Film Review - It's Such a Beautiful Day

I'm not familiar with Don Hertzfeldt's body of work. Up until a week ago, I had only ever seen Rejected, a series of crude, surreal animated shorts. It's a nine-minute slice of weirdness, the kind of thing that works well as the opener for a midnight movie. Each sequence is wildly unpredictable and often violent, punctuated by non-sequiturs like "My spoon is too big!" and "My anus is bleeding!" Just your typical talking banana, singing creampuff dialogue.

I love the manic energy and invention that went into Rejected, and I was ready for more of the same when I put on Hertzfeldt's latest, It's Such a Beautiful Day. Instead, I was surprised, and quite impressed, to see him applying the same animation techniques in a vastly different emotional register. It's Such a Beautiful Day is the story of a stick figure named Bill's mental collapse. It's hard to convey the poignancy of that stick figure's dilemma without sounding sarcastic or gullible, but once you've seen the movie you'll be amazed how genuinely affecting the execution really is. The same crudity that was put to humorous or abstract use in Rejected is used to reflect Bill's shrinking world.

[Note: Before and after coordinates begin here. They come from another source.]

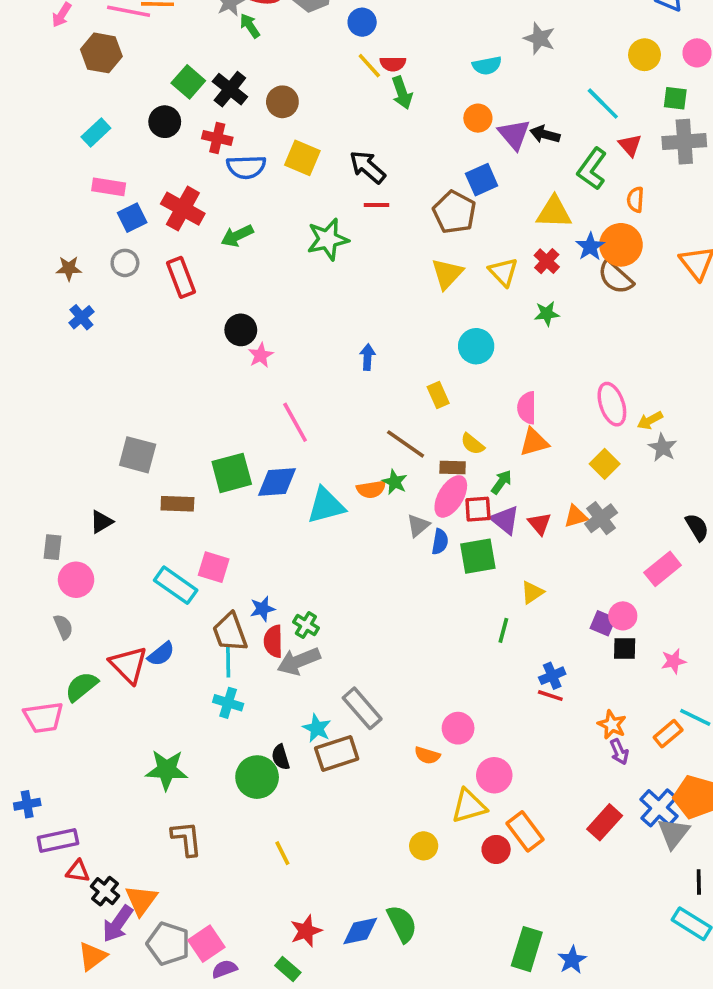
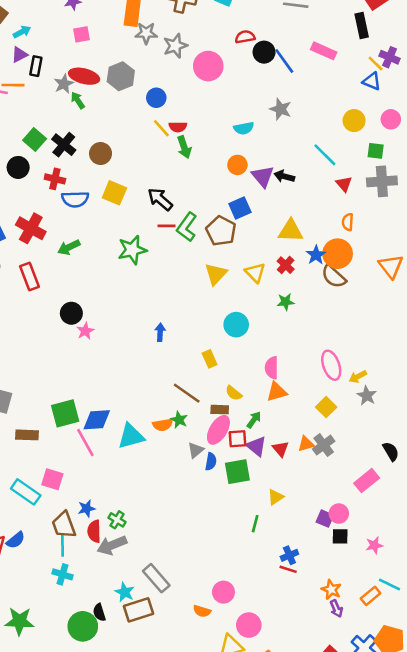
green L-shape: (592, 169) -> (187, 227), moved
pink line: (295, 422) -> (85, 443), moved

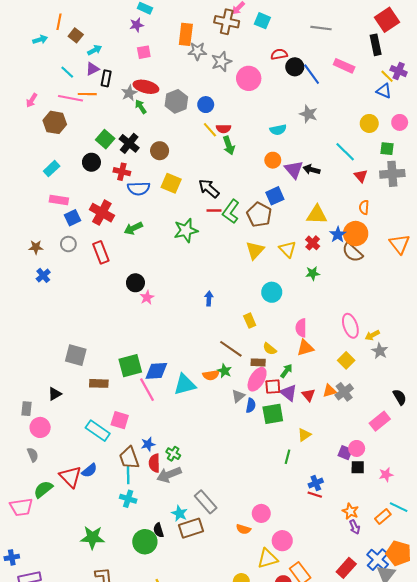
gray hexagon: (121, 76) -> (176, 101), moved

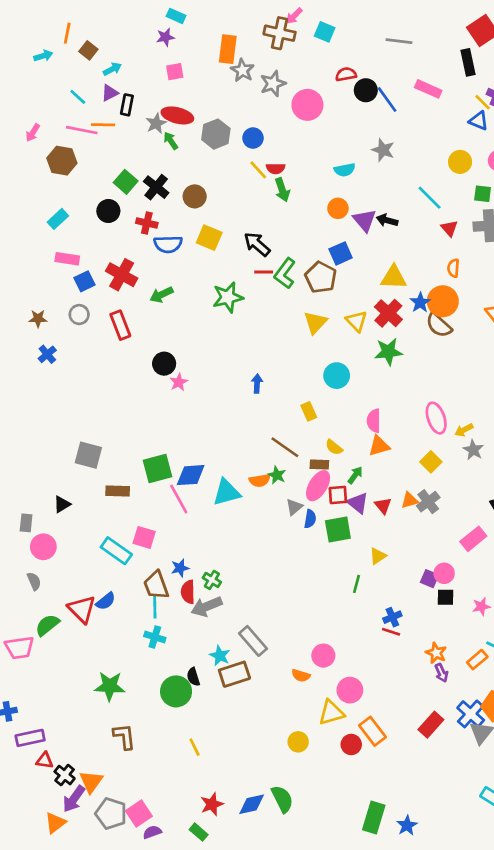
gray star: (197, 51) -> (242, 70), turned 30
red cross: (313, 243) -> (388, 313), size x1.5
green star: (313, 273) -> (388, 352), size x1.5

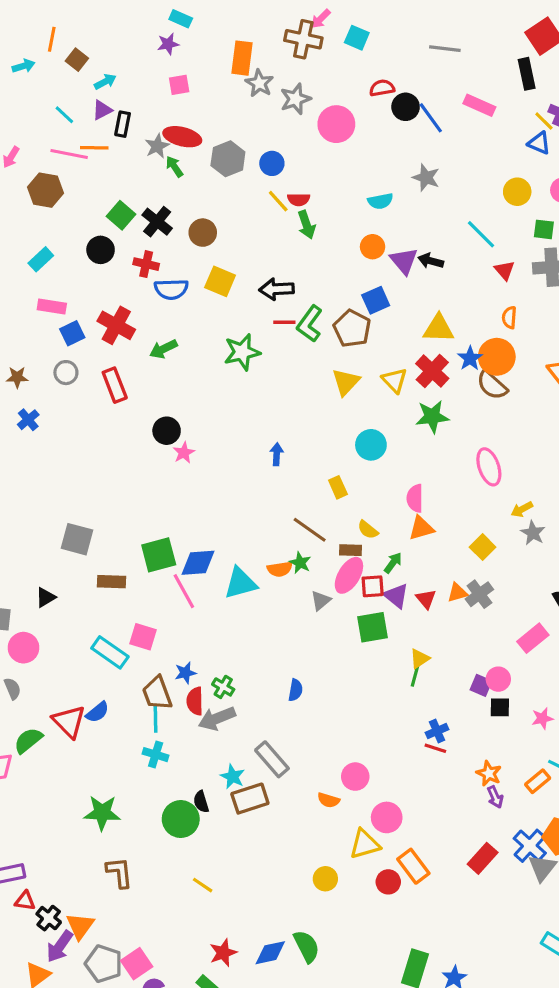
black arrow: (257, 244) -> (277, 289), turned -44
pink ellipse: (436, 418) -> (489, 467), moved
blue semicircle: (310, 519) -> (295, 690), moved
green line: (357, 584) -> (415, 676), moved
yellow line: (195, 747) -> (203, 885), turned -30

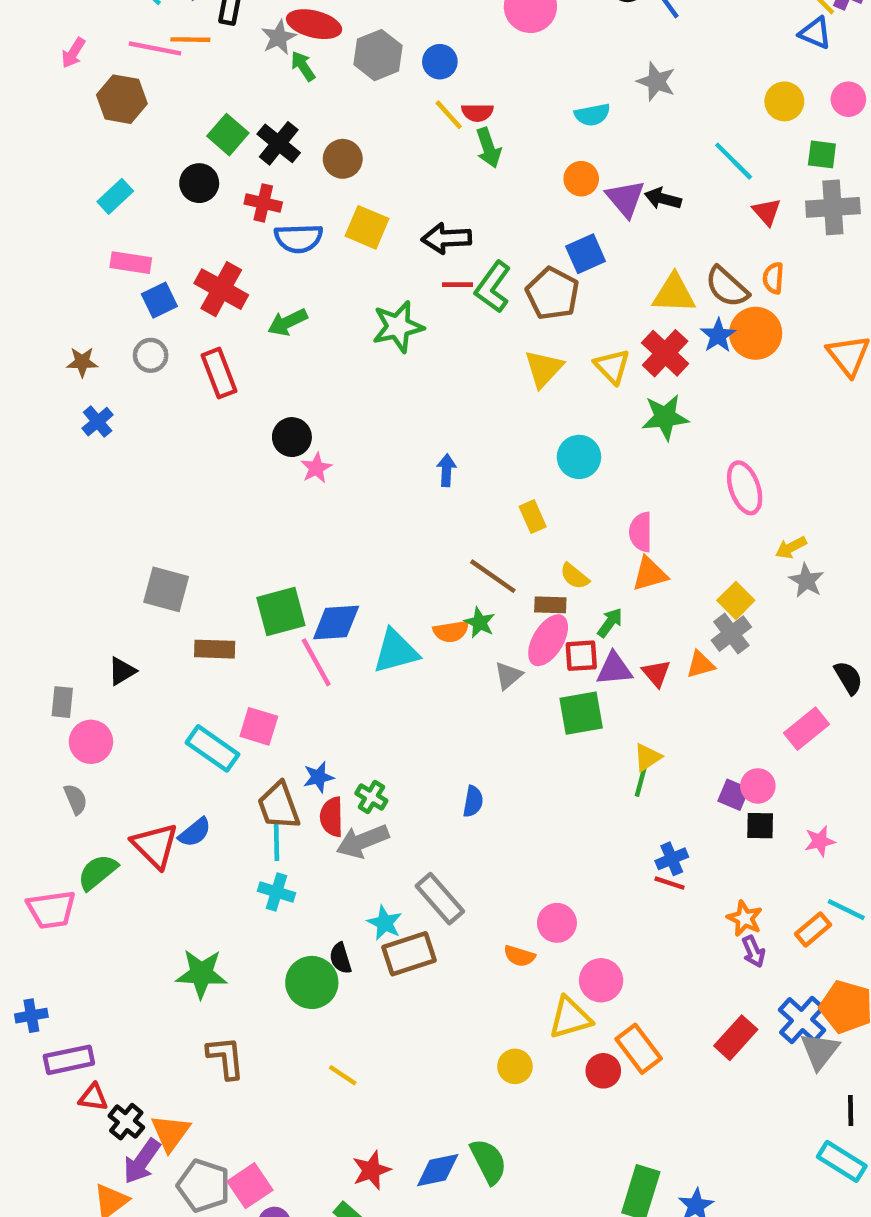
brown semicircle: (492, 385) -> (727, 287), moved
gray cross: (479, 594) -> (731, 634), moved
purple triangle: (396, 596) -> (614, 669), turned -44

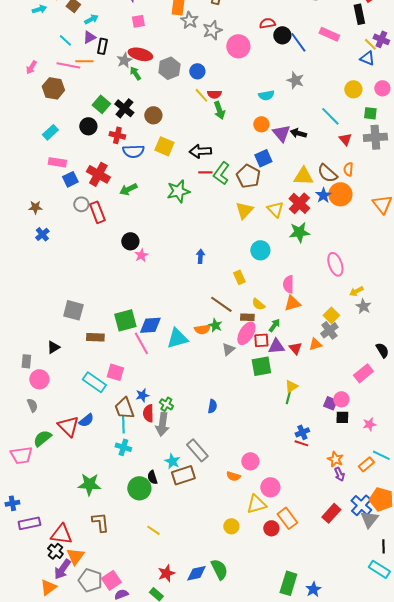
gray circle: (151, 355) -> (81, 204), moved
gray arrow: (363, 841) -> (162, 424), turned -60
red triangle: (93, 1097) -> (61, 534), moved, size x1.6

I'm a fan of all types of animation, but I don't think I've ever seen so much done with so little. It's a simplicity that comes from mastery of the form. I'd recommend It's Such a Beautiful Day to anyone, but those who've seen Rejected will get the added pleasure of bearing witness to Hertzfeldt's versatility. He certainly knows how to dredge absurdities from his subconscious, but he can also deliver a story straight from the heart. This is one of the best and most surprising works of art I've seen in awhile.

1 comment:

  1. I really liked a short called "Everything Will Be Ok" that was on one of the volumes of some animation compilation put out by Hertzfeldt and Mike Judge. I've seen "Rejected," too, I think on another volume. I'd agree that the simplicity of it all is a whole lot of the beauty. There's just so much creativity, like he's squeezing an orange peel that doesn't even have fruit in it and making grape juice.

    Ok, I looked this up and it's a trilogy that includes (the first part) the "Everything Will Be Ok" one. I'll look forward to watching this one, too.